= Neos Finance =

Italian bank

Neos Finance was an Italian bank specialized in consumer credit. Before its closure, it was part of Intesa Sanpaolo Group.

==History==
Neos Finance started as Finemiro SpA (Fin-Emi-Ro). In 1997 the parent company, Cassa di Risparmio in Bologna of Bank Group Casse Emiliano Romagnole, transformed the company into Finemiro Banca. The bank became part of Cardine Banca Group in 2000 and again part of Sanpaolo IMI in 2002. At the year of 2004, Sanpaolo IMI held 96.84% shares, Cassa di Risparmio della Repubblica di San Marino held 2.65% and Unibanca held 0.51%. In 2005 the bank changed its name to Neos Banca as well as Sanpaolo IMI reached 99.49% ownership ratio. On 2 January 2007, the bank followed Sanpaolo to merge into Intesa Sanpaolo Group, as well as reached 100% ownership. In 2009, a reverse merger was taken, which former subsidiary Neos Finance absorbed all the assets of Neos Banca.

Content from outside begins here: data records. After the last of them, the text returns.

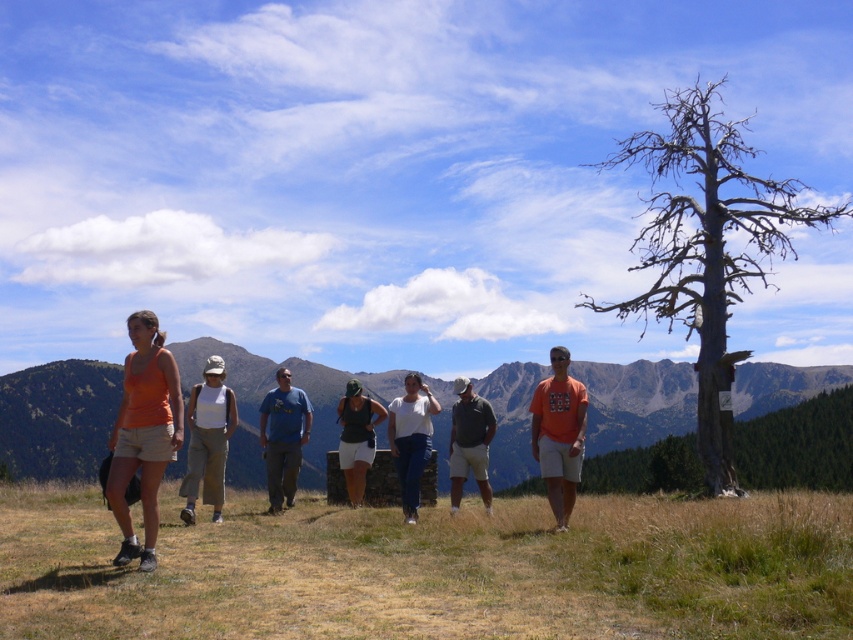 Is dry grass at lower center positioned behind orange cotton t-shirt at center?

No, dry grass at lower center is closer to the viewer.

Is point (421, 625) more distant than point (582, 401)?

No, (421, 625) is closer to viewer.

You are a GUI agent. You are given a task and a screenshot of the screen. Output one action in this format:
    pyautogui.click(x=<x>, y=<y>)
    Task: Click on the dry grass at lower center
    Image resolution: width=853 pixels, height=640 pixels.
    Given the screenshot: What is the action you would take?
    pyautogui.click(x=434, y=570)

In the scene shown: Can you confirm if orange cotton t-shirt at center is wider than white matte shirt at center?

In fact, orange cotton t-shirt at center might be narrower than white matte shirt at center.

Consider the image. Can you confirm if orange cotton t-shirt at center is positioned to the right of white matte shirt at center?

Correct, you'll find orange cotton t-shirt at center to the right of white matte shirt at center.

Find the location of a particular element. orange cotton t-shirt at center is located at coordinates (558, 433).

Between point (488, 509) and point (341, 403), which one is positioned in front?

Point (488, 509) is more forward.

Which is behind, point (469, 419) or point (361, 442)?

The point (361, 442) is behind.

Find the location of `gray cotton shirt at center`. gray cotton shirt at center is located at coordinates (469, 442). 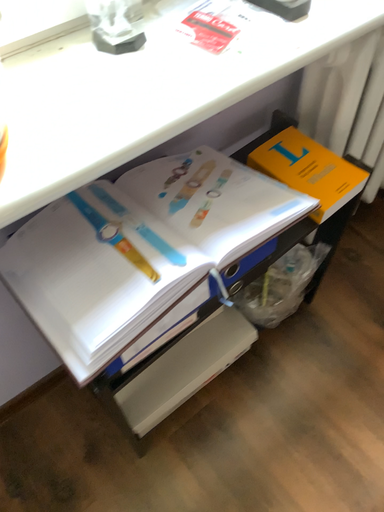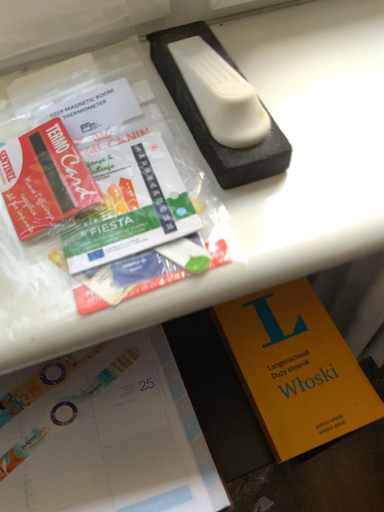 Question: How did the camera likely rotate when shooting the video?

Choices:
 (A) rotated left
 (B) rotated right

Answer: (A) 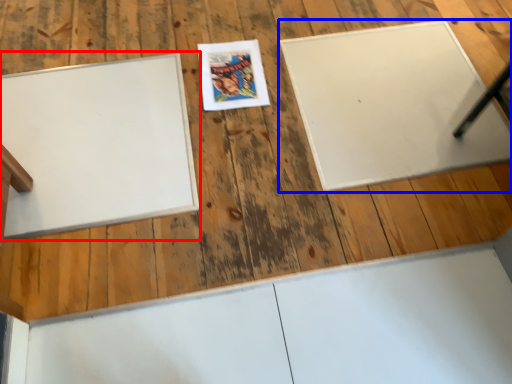 Question: Which object appears farthest to the camera in this image, bulletin board (highlighted by a red box) or bulletin board (highlighted by a blue box)?

Choices:
 (A) bulletin board
 (B) bulletin board

Answer: (B) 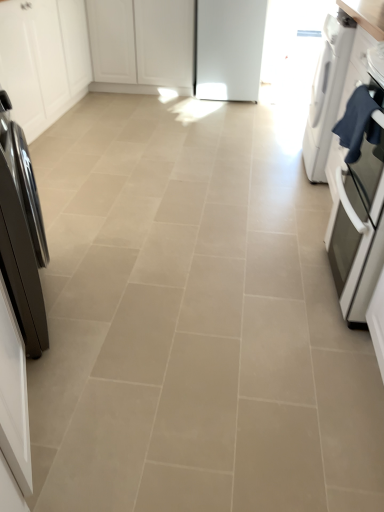 Question: From the image's perspective, is white glossy dryer at right, placed as the second home appliance when sorted from front to back, below shiny black refrigerator at left, which is the first home appliance in bottom-to-top order?

Choices:
 (A) yes
 (B) no

Answer: (B)

Question: Is white glossy dryer at right, positioned as the 1th home appliance in right-to-left order, outside shiny black refrigerator at left, marked as the 2th home appliance in a right-to-left arrangement?

Choices:
 (A) no
 (B) yes

Answer: (B)

Question: From a real-world perspective, is white glossy dryer at right, which is counted as the 2th home appliance, starting from the left, on shiny black refrigerator at left, the 1th home appliance from the left?

Choices:
 (A) no
 (B) yes

Answer: (A)

Question: Does white glossy dryer at right, which is counted as the 2th home appliance, starting from the left, have a smaller size compared to shiny black refrigerator at left, the 1th home appliance from the front?

Choices:
 (A) yes
 (B) no

Answer: (B)

Question: Could you tell me if white glossy dryer at right, positioned as the 1th home appliance in right-to-left order, is facing shiny black refrigerator at left, positioned as the 2th home appliance in top-to-bottom order?

Choices:
 (A) yes
 (B) no

Answer: (B)

Question: Is matte stainless steel oven at right wider or thinner than dark blue fabric at right?

Choices:
 (A) thin
 (B) wide

Answer: (B)

Question: From a real-world perspective, is matte stainless steel oven at right positioned above or below dark blue fabric at right?

Choices:
 (A) above
 (B) below

Answer: (B)

Question: Considering the relative positions of matte stainless steel oven at right and dark blue fabric at right in the image provided, is matte stainless steel oven at right to the left or to the right of dark blue fabric at right?

Choices:
 (A) left
 (B) right

Answer: (B)

Question: Does point (372, 286) appear closer or farther from the camera than point (357, 157)?

Choices:
 (A) farther
 (B) closer

Answer: (B)

Question: Is shiny black refrigerator at left, which is the first home appliance in bottom-to-top order, to the left or to the right of dark blue fabric at right in the image?

Choices:
 (A) left
 (B) right

Answer: (A)

Question: Considering the positions of shiny black refrigerator at left, which is the second home appliance from back to front, and dark blue fabric at right in the image, is shiny black refrigerator at left, which is the second home appliance from back to front, taller or shorter than dark blue fabric at right?

Choices:
 (A) short
 (B) tall

Answer: (B)

Question: Is shiny black refrigerator at left, marked as the 2th home appliance in a right-to-left arrangement, inside or outside of dark blue fabric at right?

Choices:
 (A) inside
 (B) outside

Answer: (B)

Question: Does point (26, 325) appear closer or farther from the camera than point (377, 108)?

Choices:
 (A) farther
 (B) closer

Answer: (A)

Question: From a real-world perspective, is white matte cabinet at upper left, acting as the first cabinetry starting from the left, above or below white matte cabinet at center, the second cabinetry viewed from the left?

Choices:
 (A) above
 (B) below

Answer: (A)

Question: Is white matte cabinet at upper left, the 2th cabinetry from the right, wider or thinner than white matte cabinet at center, the second cabinetry viewed from the left?

Choices:
 (A) thin
 (B) wide

Answer: (A) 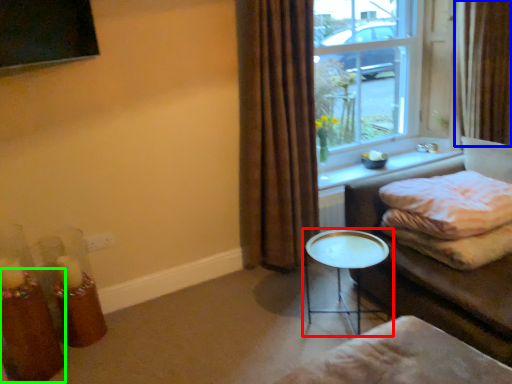 Question: Estimate the real-world distances between objects in this image. Which object is farther from table (highlighted by a red box), curtain (highlighted by a blue box) or candle holder (highlighted by a green box)?

Choices:
 (A) curtain
 (B) candle holder

Answer: (A) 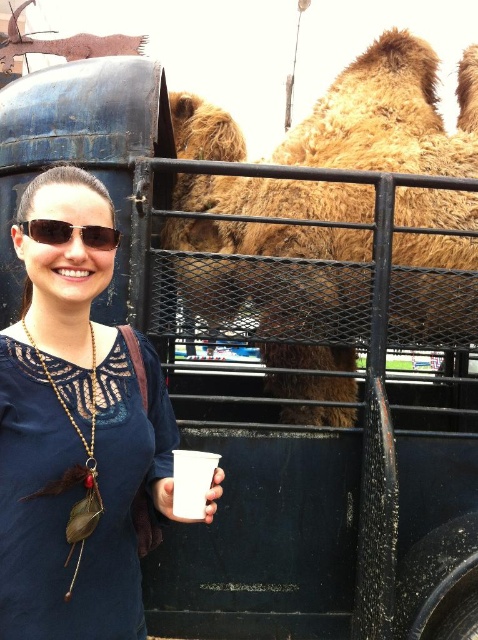 You are a photographer taking a picture of the woman in the scene. You notice the white paper cup at lower left and the matte black sunglasses at center. Which object should you focus on first to ensure it appears sharp in the photo?

The white paper cup at lower left is closer to the viewer than the matte black sunglasses at center, so you should focus on the white paper cup at lower left first to ensure it appears sharp in the photo.

You are a photographer trying to capture a closeup of the matte black sunglasses at center while also including the fuzzy brown camel at upper right in the frame. Given their sizes, will the camel appear larger or smaller than the sunglasses in the photo?

The fuzzy brown camel at upper right is wider than the matte black sunglasses at center, so in the photo, the camel will appear larger than the sunglasses. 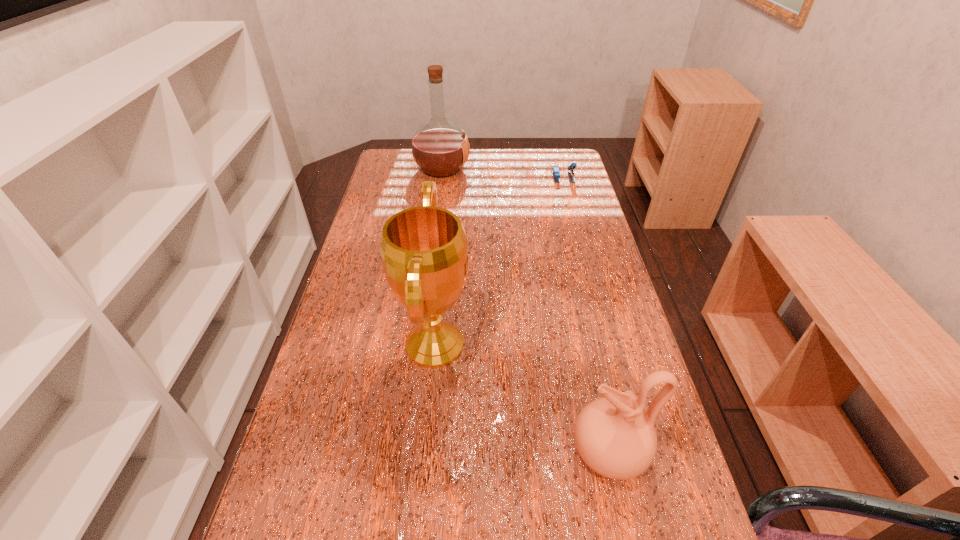 What are the coordinates of `vacant space at the right edge of the desktop` in the screenshot? It's located at (634, 361).

Where is `free point between the pottery and the second nearest object`? free point between the pottery and the second nearest object is located at coordinates (521, 399).

Where is `free space between the liquor and the nearest object`? The width and height of the screenshot is (960, 540). free space between the liquor and the nearest object is located at coordinates (525, 310).

You are a GUI agent. You are given a task and a screenshot of the screen. Output one action in this format:
    pyautogui.click(x=<x>, y=<y>)
    Task: Click on the free spot between the award and the stapler
    The image size is (960, 540).
    Given the screenshot: What is the action you would take?
    pyautogui.click(x=499, y=261)

Find the location of `empty space between the liquor and the nearest object`. empty space between the liquor and the nearest object is located at coordinates (525, 310).

What are the coordinates of `vacant space that is in between the liquor and the stapler` in the screenshot? It's located at (503, 173).

Identify the location of the closest object to the liquor. point(556,174).

This screenshot has width=960, height=540. What are the coordinates of `the closest object relative to the shortest object` in the screenshot? It's located at (440, 148).

You are a GUI agent. You are given a task and a screenshot of the screen. Output one action in this format:
    pyautogui.click(x=<x>, y=<y>)
    Task: Click on the vacant position in the image that satisfies the following two spatial constraints: 1. on the front label of the stapler; 2. on the right side of the liquor
    
    Given the screenshot: What is the action you would take?
    pyautogui.click(x=441, y=177)

Identify the location of vacant space that satisfies the following two spatial constraints: 1. on the front label of the liquor; 2. on the back side of the stapler. (441, 177). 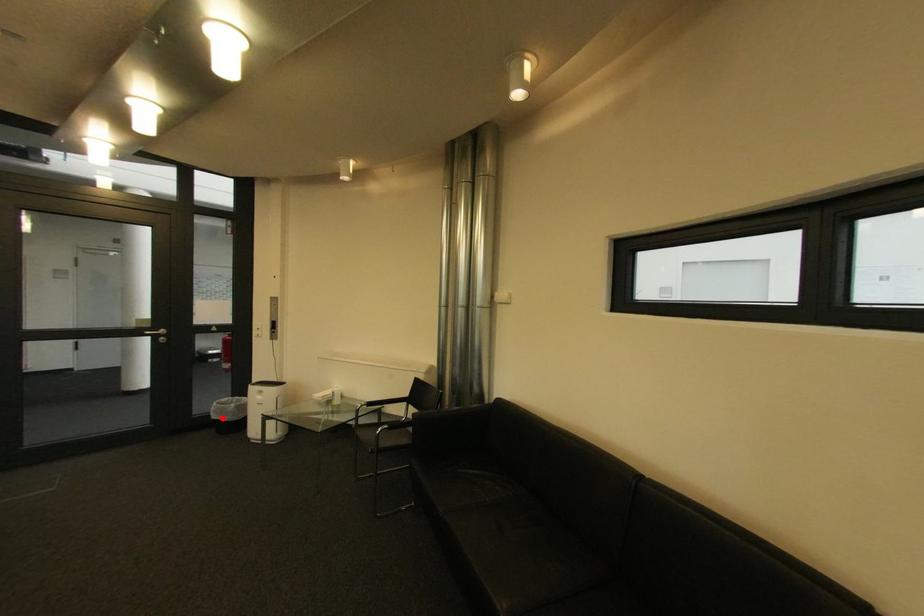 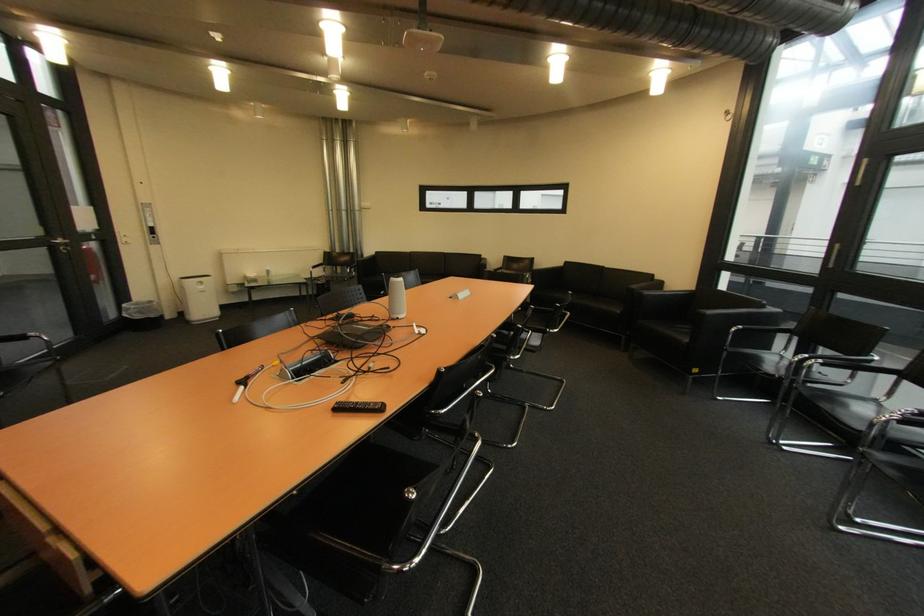 Question: I am providing you with two images of the same scene from different viewpoints. In image1, a red point is highlighted. Considering the same 3D point in image2, which of the following is correct?

Choices:
 (A) It is closer
 (B) It is farther

Answer: (A) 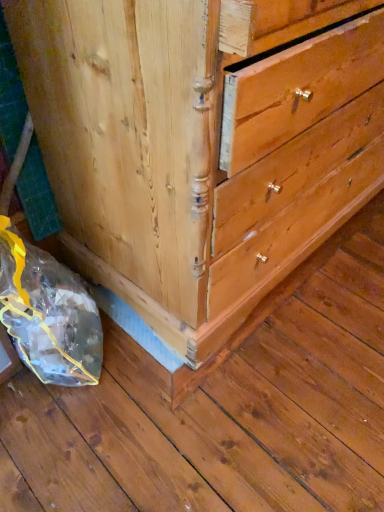 Measure the distance between point (x=96, y=373) and camera.

Point (x=96, y=373) is 3.51 feet from camera.

Locate an element on the screen. The width and height of the screenshot is (384, 512). clear plastic bag at lower left is located at coordinates (48, 314).

What do you see at coordinates (48, 314) in the screenshot? The width and height of the screenshot is (384, 512). I see `clear plastic bag at lower left` at bounding box center [48, 314].

Identify the location of clear plastic bag at lower left. The image size is (384, 512). (48, 314). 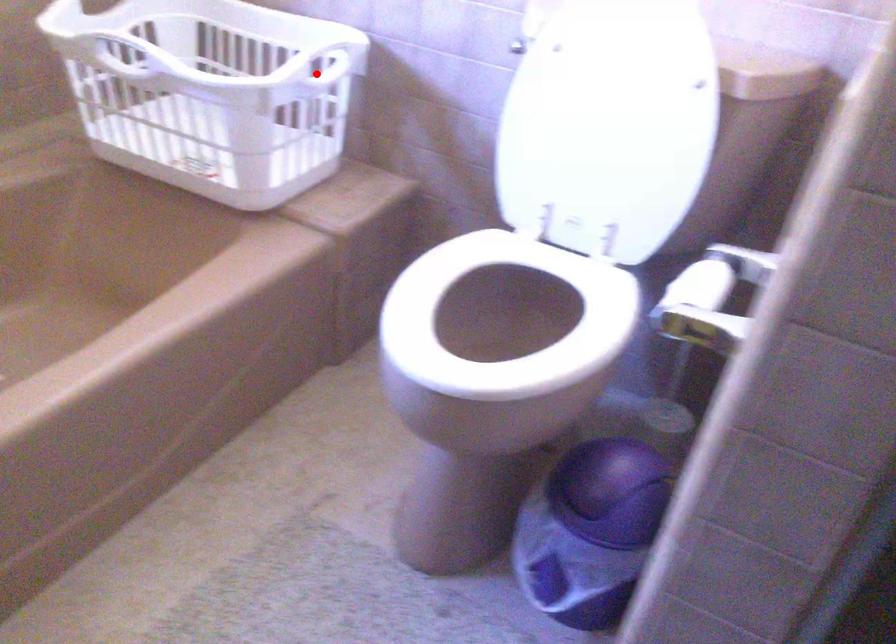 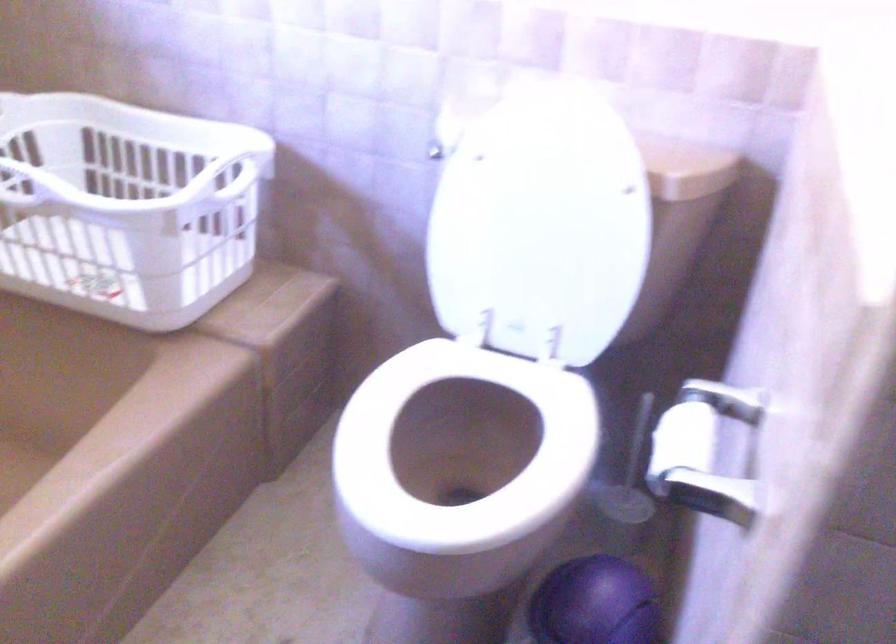 Locate, in the second image, the point that corresponds to the highlighted location in the first image.

(222, 178) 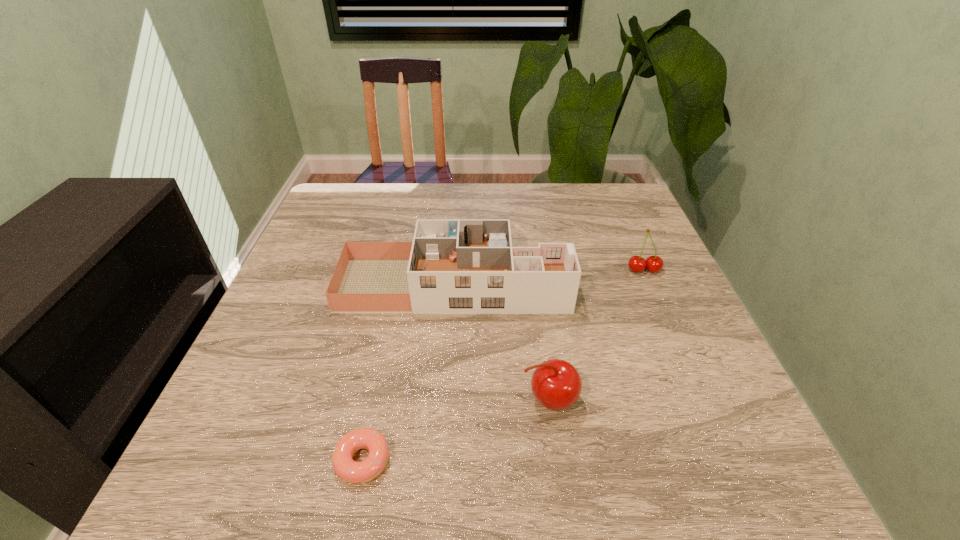 Find the location of a particular element. vacant space situated 0.320m on the right of the nearest object is located at coordinates (588, 461).

You are a GUI agent. You are given a task and a screenshot of the screen. Output one action in this format:
    pyautogui.click(x=<x>, y=<y>)
    Task: Click on the object present at the near edge
    The height and width of the screenshot is (540, 960).
    Given the screenshot: What is the action you would take?
    pyautogui.click(x=351, y=471)

You are a GUI agent. You are given a task and a screenshot of the screen. Output one action in this format:
    pyautogui.click(x=<x>, y=<y>)
    Task: Click on the object that is at the left edge
    Image resolution: width=960 pixels, height=540 pixels.
    Given the screenshot: What is the action you would take?
    pyautogui.click(x=453, y=266)

Find the location of a particular element. This screenshot has width=960, height=540. object that is at the right edge is located at coordinates (654, 264).

You are a GUI agent. You are given a task and a screenshot of the screen. Output one action in this format:
    pyautogui.click(x=<x>, y=<y>)
    Task: Click on the vacant space at the far edge
    
    Given the screenshot: What is the action you would take?
    pyautogui.click(x=430, y=186)

I want to click on free space at the near edge of the desktop, so click(476, 461).

The image size is (960, 540). What are the coordinates of `blank space at the left edge` in the screenshot? It's located at (304, 360).

Image resolution: width=960 pixels, height=540 pixels. In the image, there is a desktop. What are the coordinates of `vacant space at the right edge` in the screenshot? It's located at (679, 286).

What are the coordinates of `vacant space at the far right corner` in the screenshot? It's located at (613, 188).

You are a GUI agent. You are given a task and a screenshot of the screen. Output one action in this format:
    pyautogui.click(x=<x>, y=<y>)
    Task: Click on the free space at the near right corner of the desktop
    
    Given the screenshot: What is the action you would take?
    pyautogui.click(x=668, y=445) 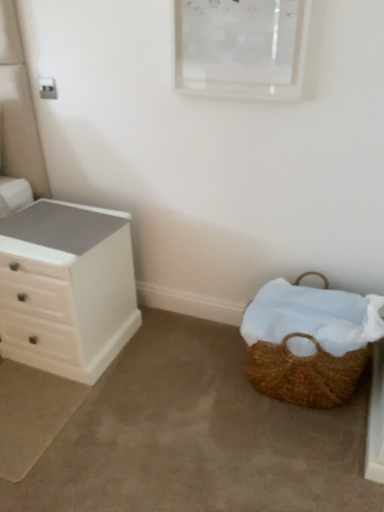 Question: Is white matte chest of drawers at left taller than brown woven picnic basket at lower right?

Choices:
 (A) yes
 (B) no

Answer: (A)

Question: Does white matte chest of drawers at left have a larger size compared to brown woven picnic basket at lower right?

Choices:
 (A) no
 (B) yes

Answer: (B)

Question: Is white matte chest of drawers at left looking in the opposite direction of brown woven picnic basket at lower right?

Choices:
 (A) yes
 (B) no

Answer: (B)

Question: Does white matte chest of drawers at left turn towards brown woven picnic basket at lower right?

Choices:
 (A) yes
 (B) no

Answer: (B)

Question: From the image's perspective, is white matte chest of drawers at left below brown woven picnic basket at lower right?

Choices:
 (A) yes
 (B) no

Answer: (B)

Question: Does white matte chest of drawers at left come in front of brown woven picnic basket at lower right?

Choices:
 (A) no
 (B) yes

Answer: (A)

Question: Can you confirm if brown woven picnic basket at lower right is bigger than white matte chest of drawers at left?

Choices:
 (A) no
 (B) yes

Answer: (A)

Question: Can you confirm if brown woven picnic basket at lower right is wider than white matte chest of drawers at left?

Choices:
 (A) yes
 (B) no

Answer: (B)

Question: Can you confirm if brown woven picnic basket at lower right is smaller than white matte chest of drawers at left?

Choices:
 (A) yes
 (B) no

Answer: (A)

Question: Is the depth of brown woven picnic basket at lower right greater than that of white matte chest of drawers at left?

Choices:
 (A) no
 (B) yes

Answer: (A)

Question: From the image's perspective, is brown woven picnic basket at lower right located above white matte chest of drawers at left?

Choices:
 (A) yes
 (B) no

Answer: (B)

Question: Are brown woven picnic basket at lower right and white matte chest of drawers at left beside each other?

Choices:
 (A) no
 (B) yes

Answer: (A)

Question: From the image's perspective, relative to brown woven picnic basket at lower right, is white matte chest of drawers at left above or below?

Choices:
 (A) above
 (B) below

Answer: (A) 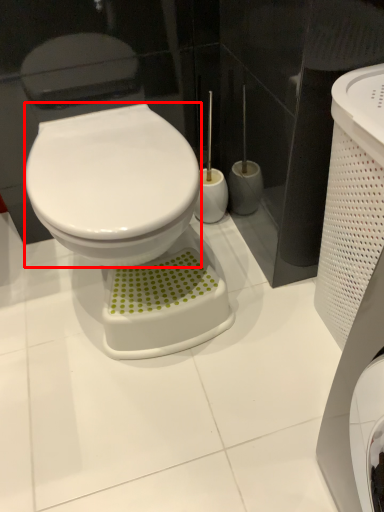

In the year end of 2011, Neos Finance had an equity of €53,011,842; total asset of €4,983,684,044 and a net loss of €128,758,833. In 2004, the figures were equity €126.924 million, total assets €2,190,125,152 and net profits of €11,839,145. A scandal was also exposed in 2010.

On 1 January 2014 Mediocredito Italiano, another subsidiary of Intesa Sanpaolo, absorbed the leasing segment of Neos Finance, as well as rest of the business activity were merged into Intesa Sanpaolo Personal Finance on 1 April 2013.